Figure 2 Stream test procedure
  • Default values using as an example
    ascend-dmi -pc --clear  -q    
    ascend-dmi -pc --prbs-mode EN -q

    Description: Start a stream test on all devices. The TX end has four lanes and the code type is PRBS31. The RX end has four lanes and the code type is PRBS31.

    Figure 3 Example of using default values for the stream test
  • Stream test on device 8, with two lanes (0 and 1) at the TX end and four lanes at the RX end
    [***@***]# ascend-dmi -pc --clear --device 8 -q
    Operation succeeded.
    [***@***]# ascend-dmi -pc --prbs-mode EN -q --device 8 --generator-lanes 0,1
    Operation succeeded.
    [***@***]# ascend-dmi --pc --show -d 8 -q
    Device 8:
    -----------------------------------------------------------------------------------------------
    Lane      Check Enable    Pattern    Error-Bits     Bit-Error Rate(BER)    ALOS      Period(ms)
    ----------------------------------------------------------------------------------------------------
    0         1               PRBS31     206            0.0000000032%          0         120193
    1         1               PRBS31     385            0.0000000060%          0         120187
    2         1               PRBS31     67092480       0.0010508065%          0         120186
    3         1               PRBS31     67092480       0.0010507844%          0         120189
    -----------------------------------------------------------------------------------------------
  • Disabling the stream test

    ascend-dmi -pc --prbs-mode DS -d 8,9 -q

    This command disables the stream test in the TX and RX directions of the four lanes on devices 8 and 9.

  • Clearing the stream test result

    ascend-dmi -pc --clear-diagnostic-info -d 8,9 -q

    This command clears the bit error data recorded on devices 8 and 9.

Table 2 describes the parameters in the command outputs.

Table 2 Parameters in the command outputs

Parameter

Description

Lane

Lane ID of the corresponding RoCE link.

Check Enable

Check status of the RX end.

0: disabled

1: enabled

Pattern

Check code pattern in the RX direction.

Error-Bits

Number of bit errors.
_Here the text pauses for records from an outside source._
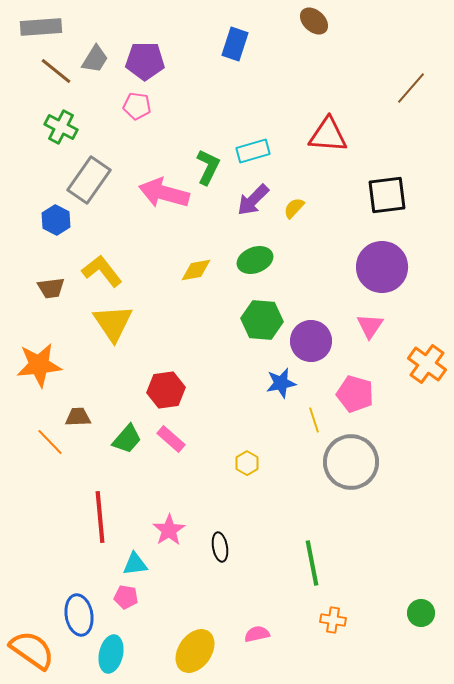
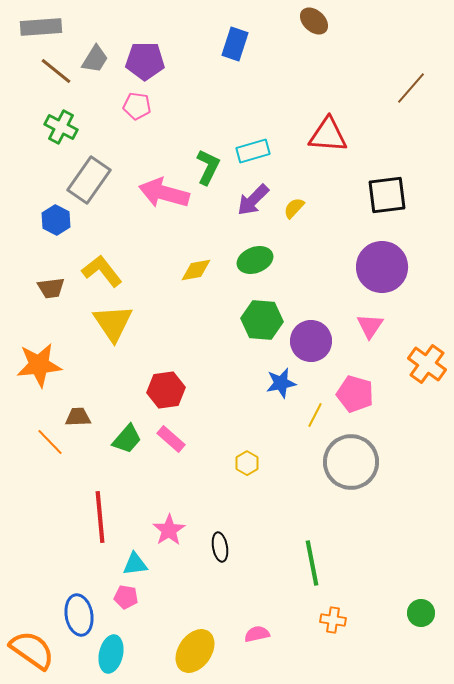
yellow line at (314, 420): moved 1 px right, 5 px up; rotated 45 degrees clockwise
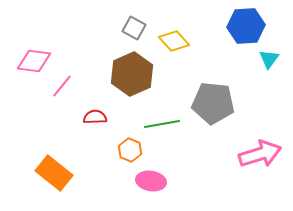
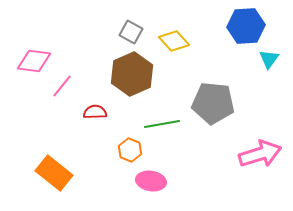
gray square: moved 3 px left, 4 px down
red semicircle: moved 5 px up
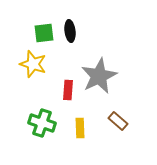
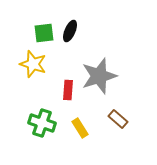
black ellipse: rotated 30 degrees clockwise
gray star: rotated 9 degrees clockwise
brown rectangle: moved 2 px up
yellow rectangle: rotated 30 degrees counterclockwise
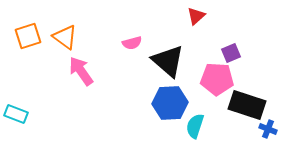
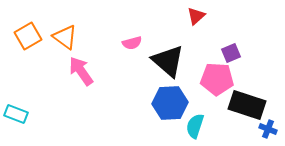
orange square: rotated 12 degrees counterclockwise
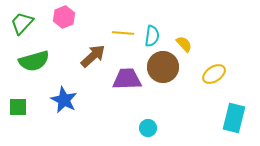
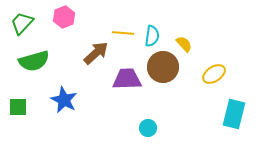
brown arrow: moved 3 px right, 3 px up
cyan rectangle: moved 4 px up
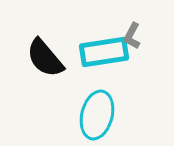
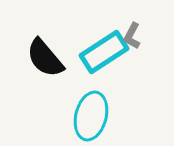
cyan rectangle: rotated 24 degrees counterclockwise
cyan ellipse: moved 6 px left, 1 px down
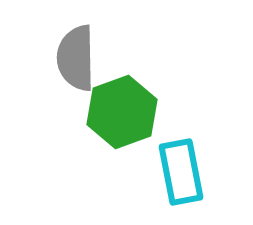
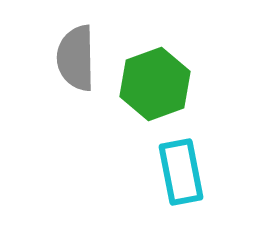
green hexagon: moved 33 px right, 28 px up
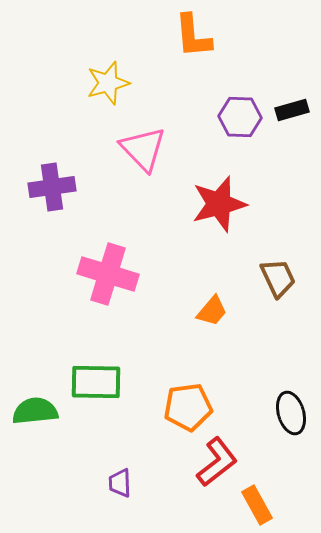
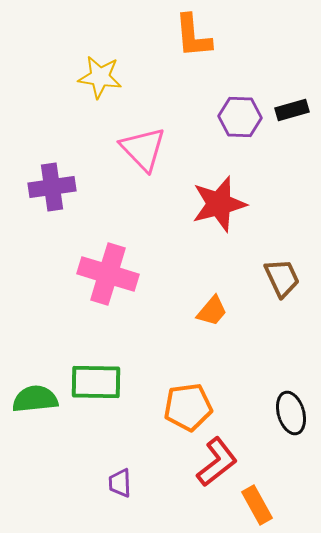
yellow star: moved 8 px left, 6 px up; rotated 24 degrees clockwise
brown trapezoid: moved 4 px right
green semicircle: moved 12 px up
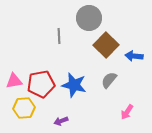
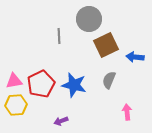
gray circle: moved 1 px down
brown square: rotated 20 degrees clockwise
blue arrow: moved 1 px right, 1 px down
gray semicircle: rotated 18 degrees counterclockwise
red pentagon: rotated 16 degrees counterclockwise
yellow hexagon: moved 8 px left, 3 px up
pink arrow: rotated 140 degrees clockwise
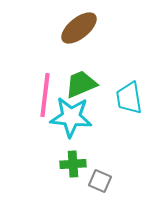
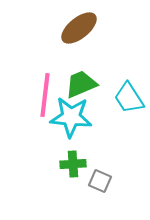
cyan trapezoid: rotated 24 degrees counterclockwise
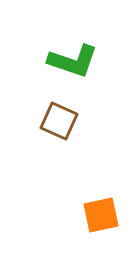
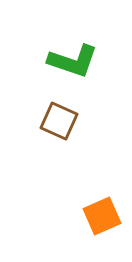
orange square: moved 1 px right, 1 px down; rotated 12 degrees counterclockwise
The upper limit is 67092480.

Bit-Error Rate(BER)

BER = Number of bit errors/Total number of transmitted bits x 100%

If the BER is less than 0.001%, the signal quality is normal.

ALOS

The value must be 0 for a normal stream test. If the value is 1, the signal amplitude is too low.
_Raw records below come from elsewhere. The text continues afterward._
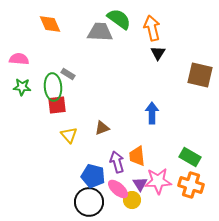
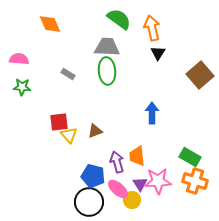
gray trapezoid: moved 7 px right, 15 px down
brown square: rotated 36 degrees clockwise
green ellipse: moved 54 px right, 16 px up
red square: moved 2 px right, 17 px down
brown triangle: moved 7 px left, 3 px down
orange cross: moved 4 px right, 4 px up
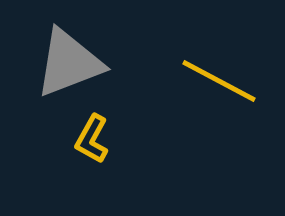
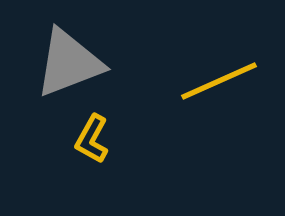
yellow line: rotated 52 degrees counterclockwise
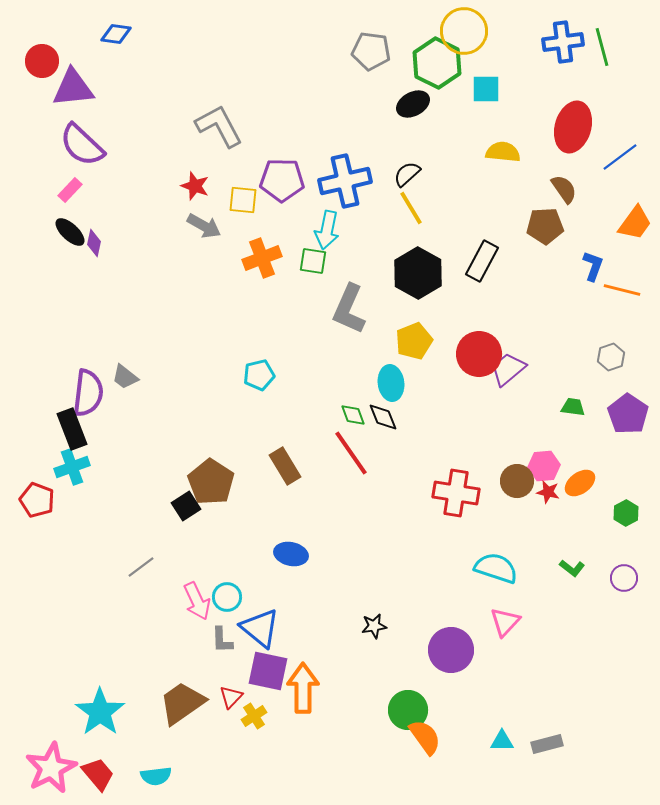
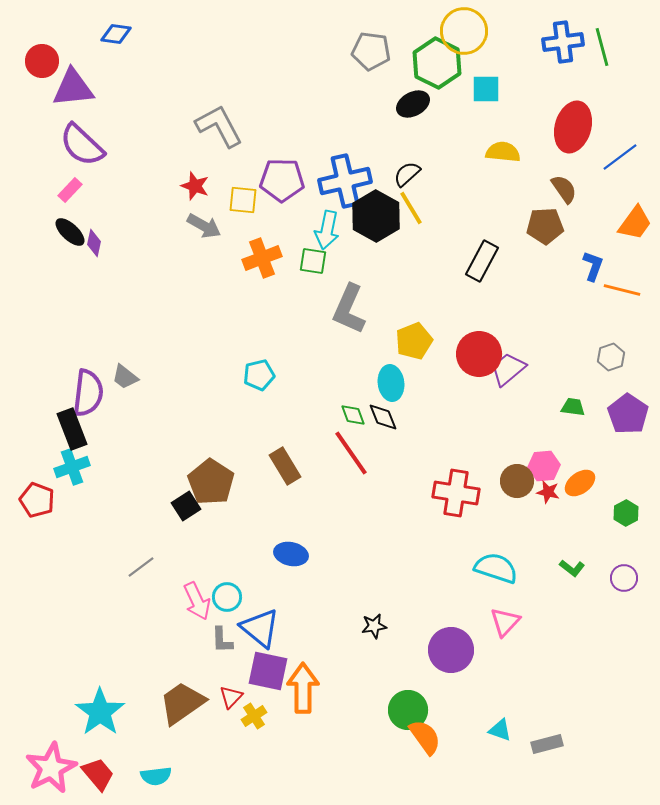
black hexagon at (418, 273): moved 42 px left, 57 px up
cyan triangle at (502, 741): moved 2 px left, 11 px up; rotated 20 degrees clockwise
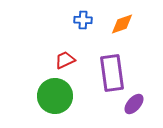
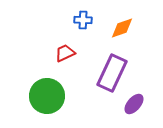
orange diamond: moved 4 px down
red trapezoid: moved 7 px up
purple rectangle: rotated 33 degrees clockwise
green circle: moved 8 px left
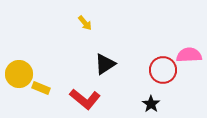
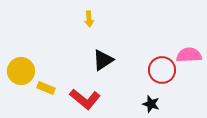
yellow arrow: moved 4 px right, 4 px up; rotated 35 degrees clockwise
black triangle: moved 2 px left, 4 px up
red circle: moved 1 px left
yellow circle: moved 2 px right, 3 px up
yellow rectangle: moved 5 px right
black star: rotated 18 degrees counterclockwise
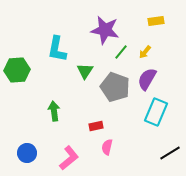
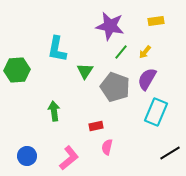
purple star: moved 5 px right, 4 px up
blue circle: moved 3 px down
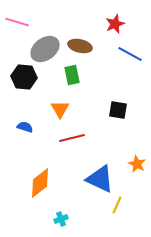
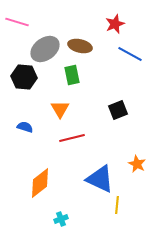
black square: rotated 30 degrees counterclockwise
yellow line: rotated 18 degrees counterclockwise
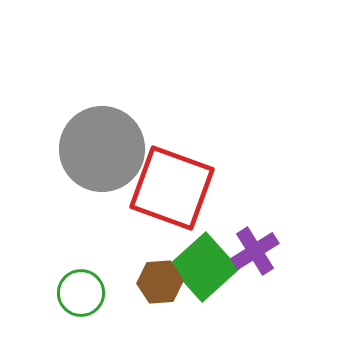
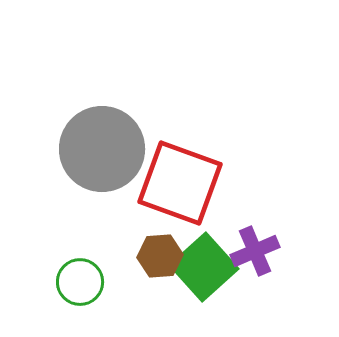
red square: moved 8 px right, 5 px up
purple cross: rotated 9 degrees clockwise
brown hexagon: moved 26 px up
green circle: moved 1 px left, 11 px up
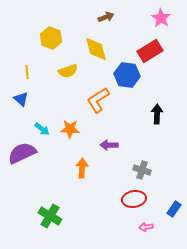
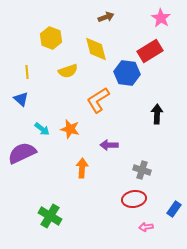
blue hexagon: moved 2 px up
orange star: rotated 12 degrees clockwise
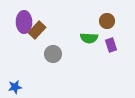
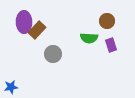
blue star: moved 4 px left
If no stream test is conducted, ignore it.

Period

Time since the last operation of controlling streams or reading the check result.
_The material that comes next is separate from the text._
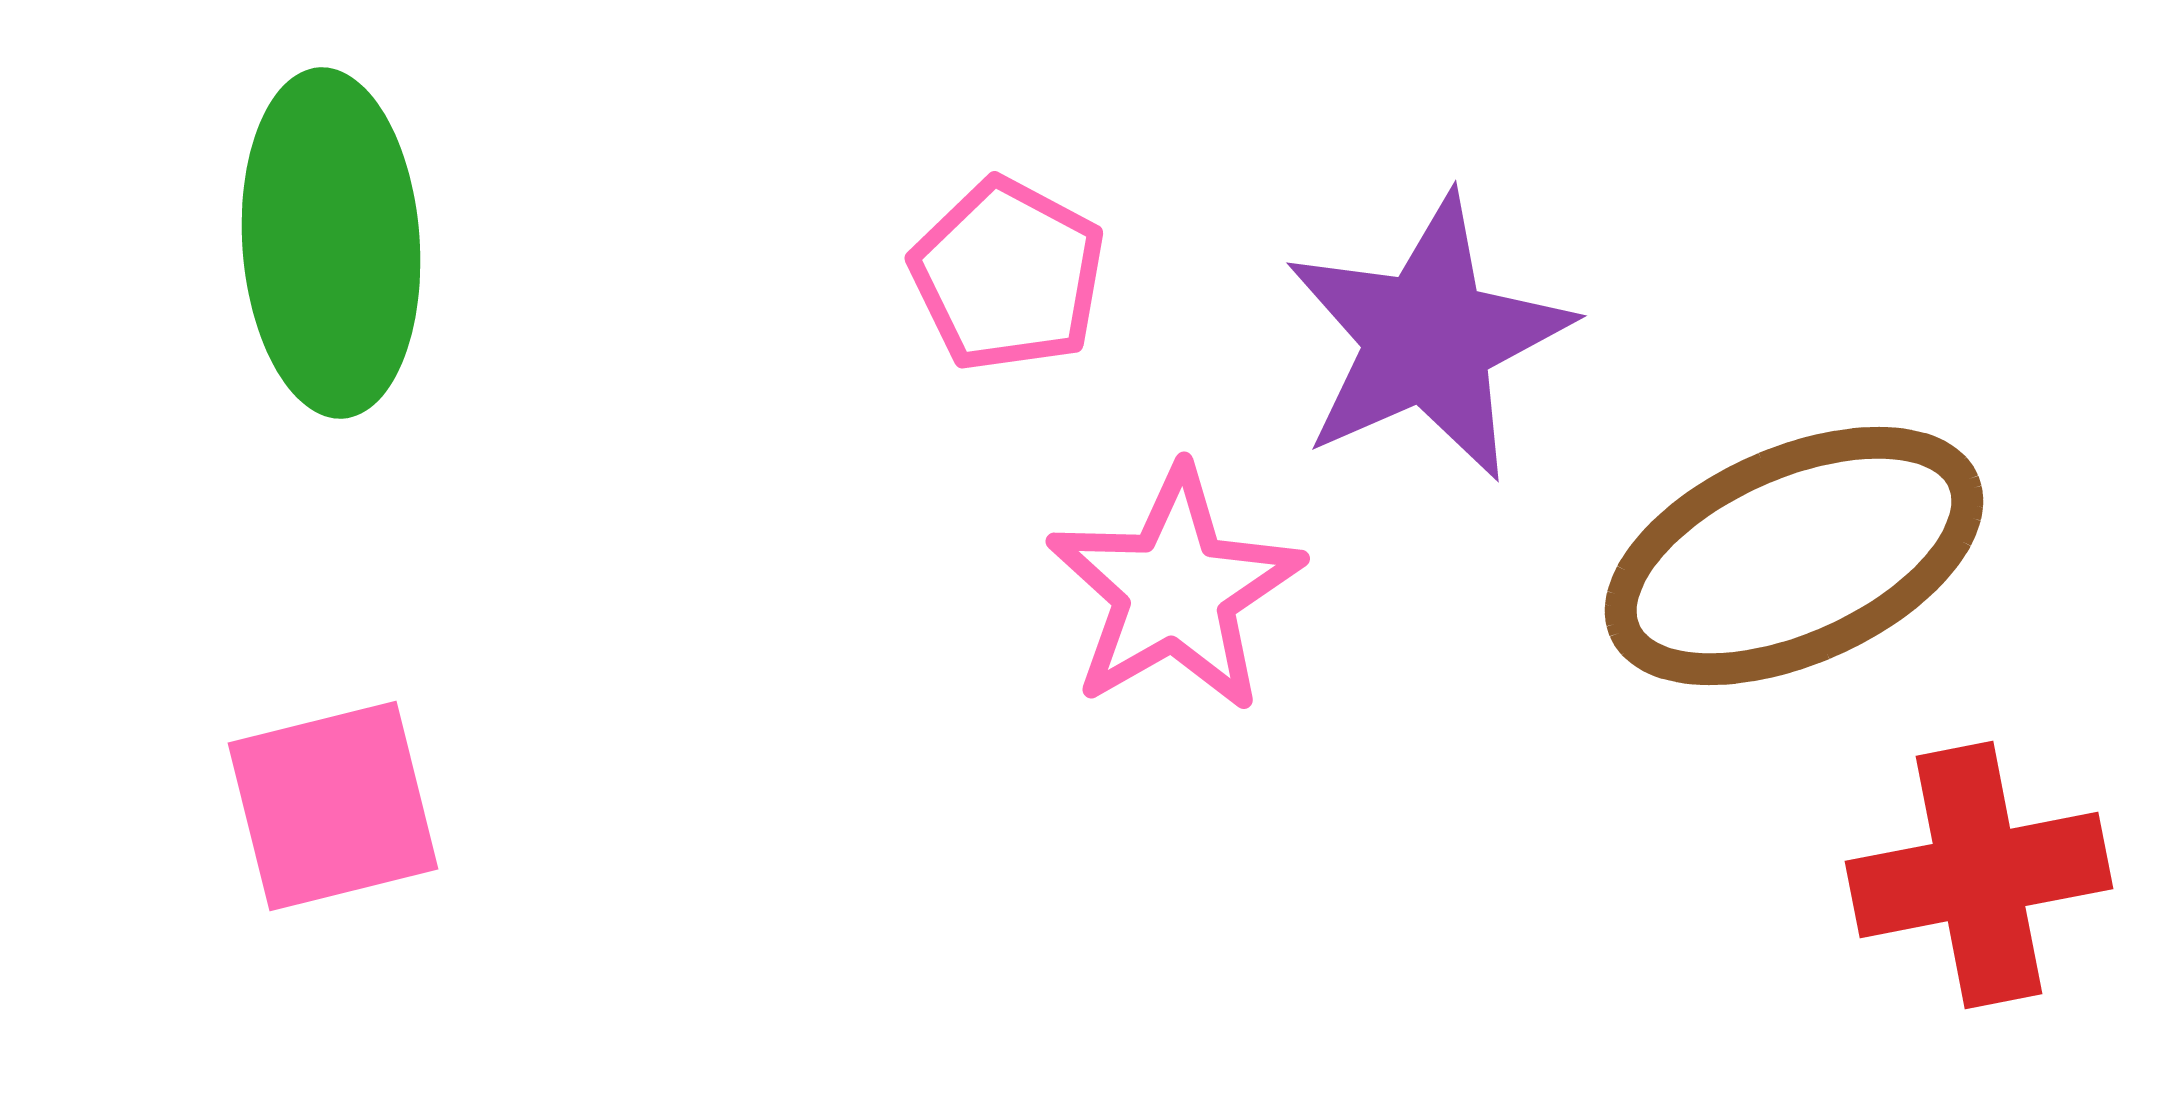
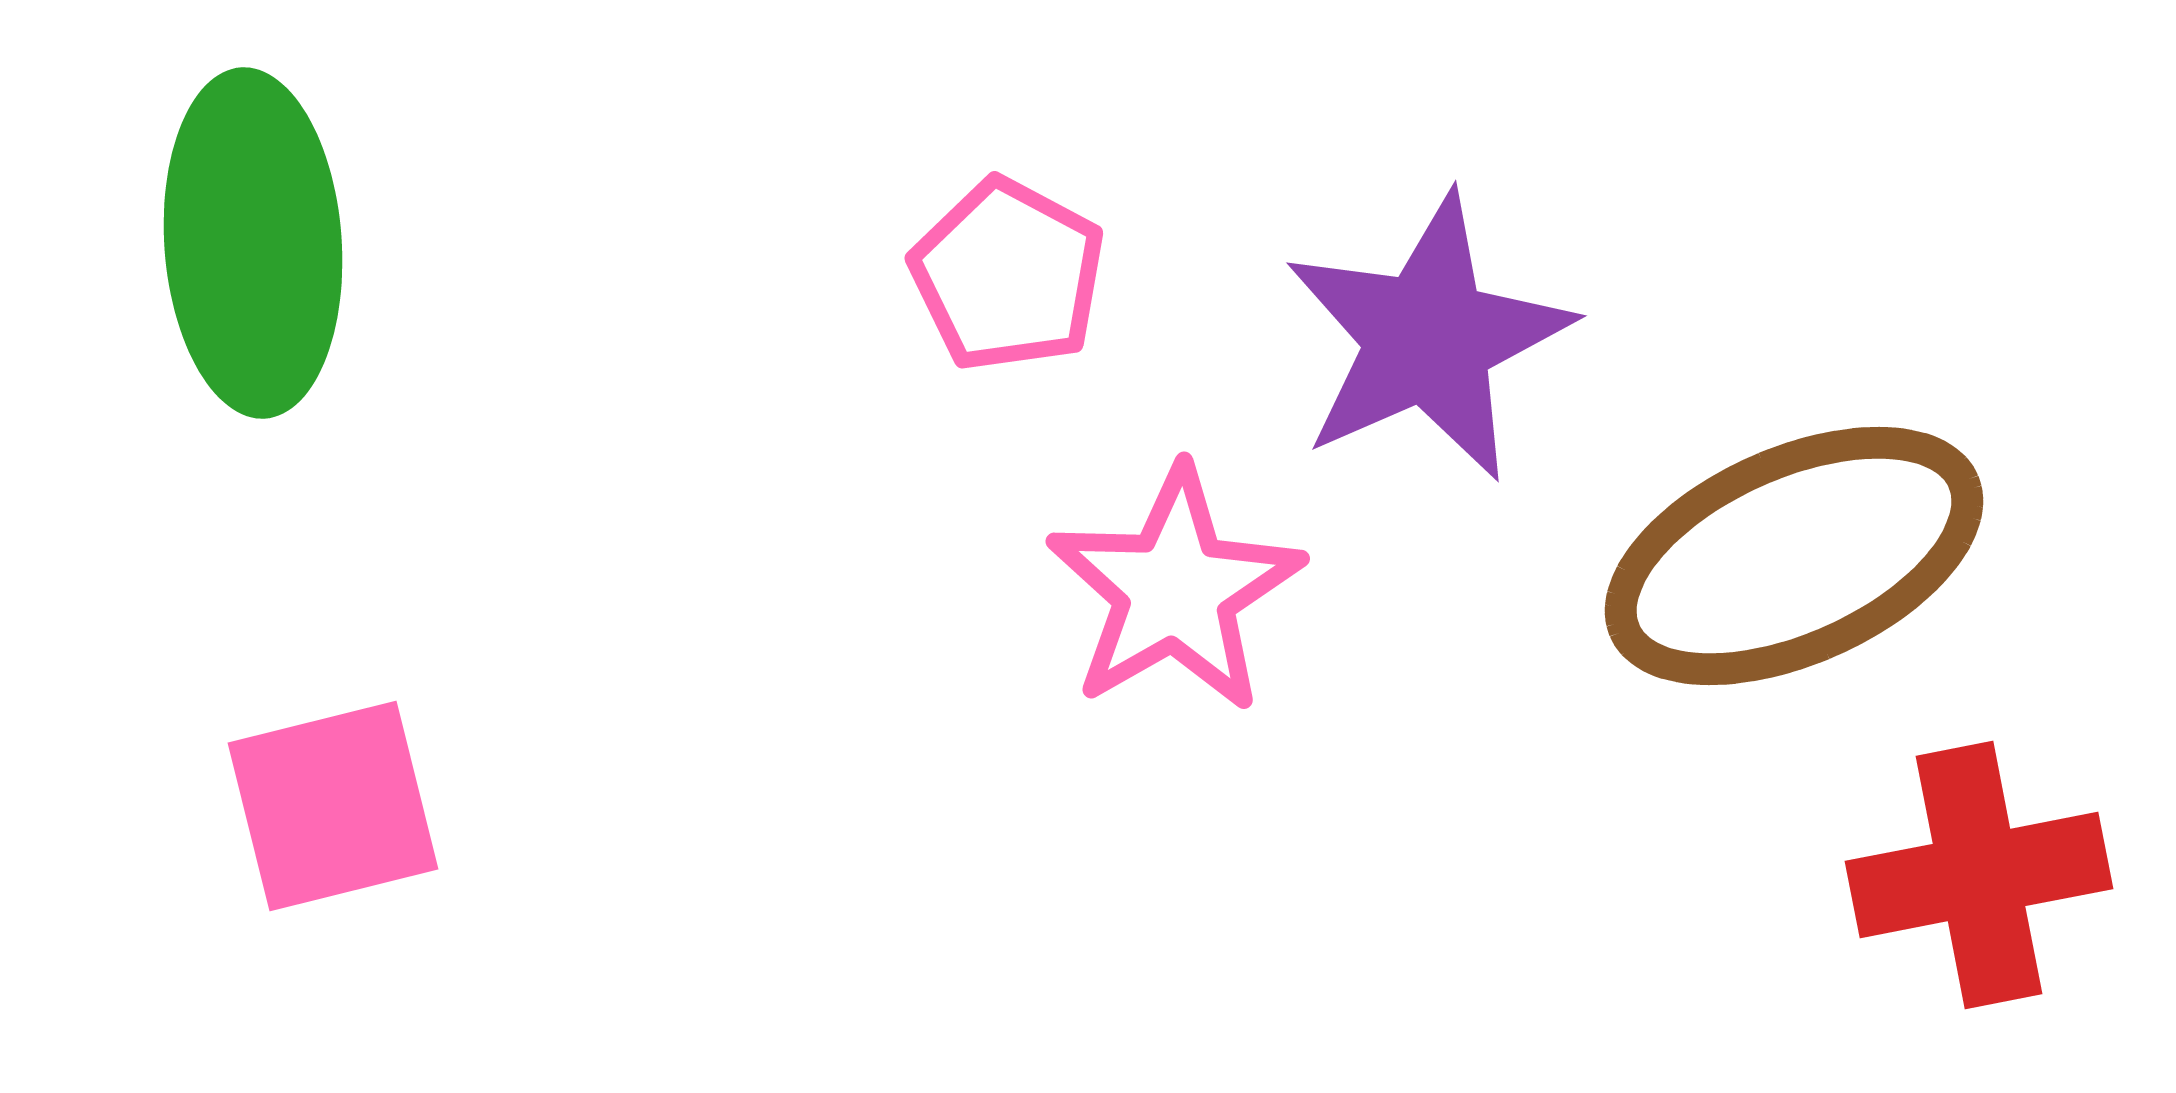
green ellipse: moved 78 px left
The number of bit errors may reach 67092480 in the following situations:

  • The stream test is performed without using --clear to clear the register.
  • The code types specified in the TX and RX directions are inconsistent.
  • The RX direction is enabled before the TX direction.
  • The NPU and CDR adaptation is automatically disabled during the stream test. However, multiple executions of the stream test command can repeatedly enable and disable adaptation. If the adaptation process is not completed in a timely manner, the number of bit errors can reach 67092480 at certain time.
  • In the CDR loopback scenario, no CDR loopback is configured.

Follow-up Procedure

  • To prevent the running training or inference service from being affected, disable the stream test after it is finished.
  • If the CDR loopback is used for the stream test, release the CDR loopback after the test. Otherwise, services cannot run properly.